A list that has a special marker at its end is a general concept. The-empty-list...

mercurial · on March 13, 2013

Either today's tea was not strong enough, or you're answering the wrong person.

dschiptsov · on March 13, 2013

Yeah, I should change a tea-shop.)

In my opinion, the single-linked-list data structure as a foundation of Lisp was selected not by accident. It is also most basic and natural representation of many natural concepts - a chain, a list. You could ask for the next element, and find out that there is no more. Simple and natural. Because of its simplicity the code is also simple.

Such kind of lists should be heterogeneous, because when all the elements are of the same type, it is more natural to represent it as an array - an ordered sequence. As far as I know, Python's lists actually are dynamic arrays.

The sequences of the elements of the same type (same storage size and encoding) with a marker at the end could be also viewed as a homogeneous lists. C strings processed as a list of characters is canonical example.

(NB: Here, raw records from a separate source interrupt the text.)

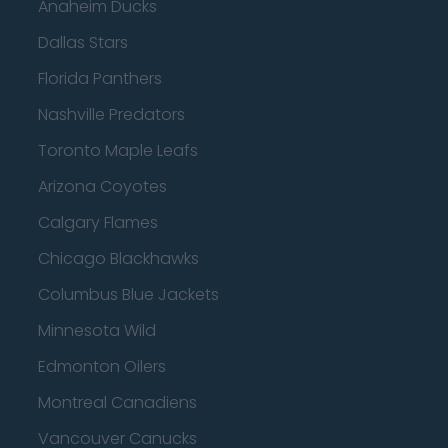
Anaheim Ducks
Dallas Stars
Florida Panthers
Nashville Predators
Toronto Maple Leafs
Arizona Coyotes
Calgary Flames
Chicago Blackhawks
Columbus Blue Jackets
Minnesota Wild
Edmonton Oilers
Montreal Canadiens
Vancouver Canucks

Now consider a UTF-8 encoding. It is a variable-length encoding. UTF-8 string is not an array, and because you cannot tell the boundaries between runes while reading, is not a list. But, nevertheless it could be considered and processed as a stream, until EOL marker is reached. This is why it was invented in Bell Labs to keep things as simple as possible.

Now, you see, the concept of a homogeneous list from math is not enough for CS, and sometimes it is much better to have it fuzzy. What is a list is a matter of a point of view.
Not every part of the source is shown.